Oliver zeigte auf sich und Bones.
»Und die beiden haben mir geholfen«, fügte ich rasch hinzu. »Na ja, und nach diesem Erfolg habe ich mein eigenes Detektivbüro eröffnet. Meine Klientin hat mich beauftragt, rätselhafte Vorkommnisse aufzuklären, in die Lady Athena verwickelt zu sein scheint. Wir hatten gehofft, wir könnten uns hier ein wenig umsehen«, erklärte ich. »Und vielleicht einer ihrer Vorstellungen beiwohnen?«, fügte ich hoffnungsvoll hinzu.
»Ein Kriminalfall etwa?« Elenis Gesicht erstrahlte, während sie das sagte. »Ich liebe richtig gute Krimis.«
Niko grinste so sehr, dass sich rund um seine dunkelbraunen Augen tiefe Falten bildeten. »Da werdet ihr nicht lange warten müssen«, meinte er. »Sie tritt heute Abend auf.
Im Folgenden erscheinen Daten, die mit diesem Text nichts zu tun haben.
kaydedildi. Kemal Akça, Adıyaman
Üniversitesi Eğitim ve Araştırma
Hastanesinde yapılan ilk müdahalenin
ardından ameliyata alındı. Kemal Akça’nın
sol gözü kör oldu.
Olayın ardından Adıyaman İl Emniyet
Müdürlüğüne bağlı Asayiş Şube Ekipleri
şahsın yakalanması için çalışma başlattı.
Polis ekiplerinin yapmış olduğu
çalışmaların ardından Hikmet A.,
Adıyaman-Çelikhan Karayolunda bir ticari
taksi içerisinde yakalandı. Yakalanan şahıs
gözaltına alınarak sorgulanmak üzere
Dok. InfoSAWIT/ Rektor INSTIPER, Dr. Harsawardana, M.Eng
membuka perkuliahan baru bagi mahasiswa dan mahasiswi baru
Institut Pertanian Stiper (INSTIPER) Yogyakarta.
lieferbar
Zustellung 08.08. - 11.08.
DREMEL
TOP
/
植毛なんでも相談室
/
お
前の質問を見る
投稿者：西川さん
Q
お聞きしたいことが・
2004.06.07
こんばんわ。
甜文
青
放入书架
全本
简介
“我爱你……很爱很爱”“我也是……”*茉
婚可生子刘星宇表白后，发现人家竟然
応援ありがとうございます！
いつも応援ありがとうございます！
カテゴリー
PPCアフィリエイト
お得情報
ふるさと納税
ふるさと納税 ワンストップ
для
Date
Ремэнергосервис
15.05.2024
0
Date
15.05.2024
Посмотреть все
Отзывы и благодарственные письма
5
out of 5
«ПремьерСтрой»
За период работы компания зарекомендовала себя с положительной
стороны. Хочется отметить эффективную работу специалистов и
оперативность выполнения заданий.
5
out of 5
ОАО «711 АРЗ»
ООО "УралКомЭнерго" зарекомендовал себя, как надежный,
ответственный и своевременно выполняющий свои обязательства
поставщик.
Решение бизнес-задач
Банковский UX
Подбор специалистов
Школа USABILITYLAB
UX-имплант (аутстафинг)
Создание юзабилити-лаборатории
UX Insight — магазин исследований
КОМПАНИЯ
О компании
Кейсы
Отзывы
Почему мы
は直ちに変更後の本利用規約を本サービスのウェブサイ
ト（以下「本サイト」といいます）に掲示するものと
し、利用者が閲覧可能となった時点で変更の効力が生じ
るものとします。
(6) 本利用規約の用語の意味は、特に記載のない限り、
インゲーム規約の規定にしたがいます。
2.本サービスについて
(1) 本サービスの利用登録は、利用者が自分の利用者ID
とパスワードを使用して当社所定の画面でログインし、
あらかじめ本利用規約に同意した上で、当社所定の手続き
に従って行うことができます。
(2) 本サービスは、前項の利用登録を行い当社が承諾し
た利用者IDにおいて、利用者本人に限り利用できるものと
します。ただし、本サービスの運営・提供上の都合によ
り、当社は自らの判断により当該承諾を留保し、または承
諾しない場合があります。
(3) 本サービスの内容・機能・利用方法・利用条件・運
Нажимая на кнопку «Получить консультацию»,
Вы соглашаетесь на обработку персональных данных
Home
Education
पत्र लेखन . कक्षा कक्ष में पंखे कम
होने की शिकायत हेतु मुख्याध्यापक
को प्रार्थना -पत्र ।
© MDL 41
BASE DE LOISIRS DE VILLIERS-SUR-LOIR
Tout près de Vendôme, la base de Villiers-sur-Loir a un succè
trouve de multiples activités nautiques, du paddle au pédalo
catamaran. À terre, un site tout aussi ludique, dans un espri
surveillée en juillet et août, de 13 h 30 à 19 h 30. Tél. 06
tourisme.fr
Los, kommt, wir führen euch herum.«
5
Wir folgten den beiden hinüber zu etwas, das wie ein riesengroßer eiserner Käfig aussah. »Oh!«, rief ich laut. »Ein Aufzug! Ich bin noch nie in einem gefahren.« Ich hatte gelegentlich mal einen gesehen bei unseren seltenen Ausflügen in die größeren Geschäfte in Havishams Einkaufsviertel, aber Mutter hatte sie immer als »neumodisches Teufelswerk« bezeichnet und sich geweigert, auch nur einen Fuß hineinzusetzen. Zu ihrer großen Erleichterung hatte Harper’s Trauerbekleidungshaus, wo wir die meisten unserer Kleider kauften, keinen.
»Ich hab noch nicht mal einen gesehen«, sagte Oliver und fuhr mit den Fingern über das Metall, während Bones das Ding neugierig beschnüffelte. »Ist das was Neues?«
»Oh ja«, meinte Niko. Er sah stolz daran hoch, während er das Metallgitter beiseite schob, das den Eingang versperrte. »Wir konnten ihn kürzlich für Eleni einbauen lassen. Großartig, oder?«
»Und das nur für mich«, sagte Eleni mit einem übertriebenen Seufzen und tätschelte die Armlehnen ihres Rollstuhls. »Wisst ihr, ich war früher Geländeläuferin. Bis zu diesem schrecklichen Krokodilunfall.« Niko verdrehte die Augen und sie funkelte zurück. »Mir tut Niko leid, weil er mich überallhin schieben muss.«
»Na ja, ich fühle mich eben verantwortlich«, erwiderte er scherzhaft, schob den Rollstuhl in den Aufzug und drehte ihn so, dass Eleni uns wieder anschauen konnte. »Immerhin war es mein Krokodil.«
Ich spähte in den schwarz-weißen Kasten und war mir nicht sicher, ob vier Personen und ein Hund hineinpassen würden, doch Niko winkte uns herein. »Das geht schon, keine Sorge.«
Ich kam nicht umhin, den Spalt im Boden zu bemerken, durch den nur Schwärze zu erkennen war – der Schacht in die Tiefe.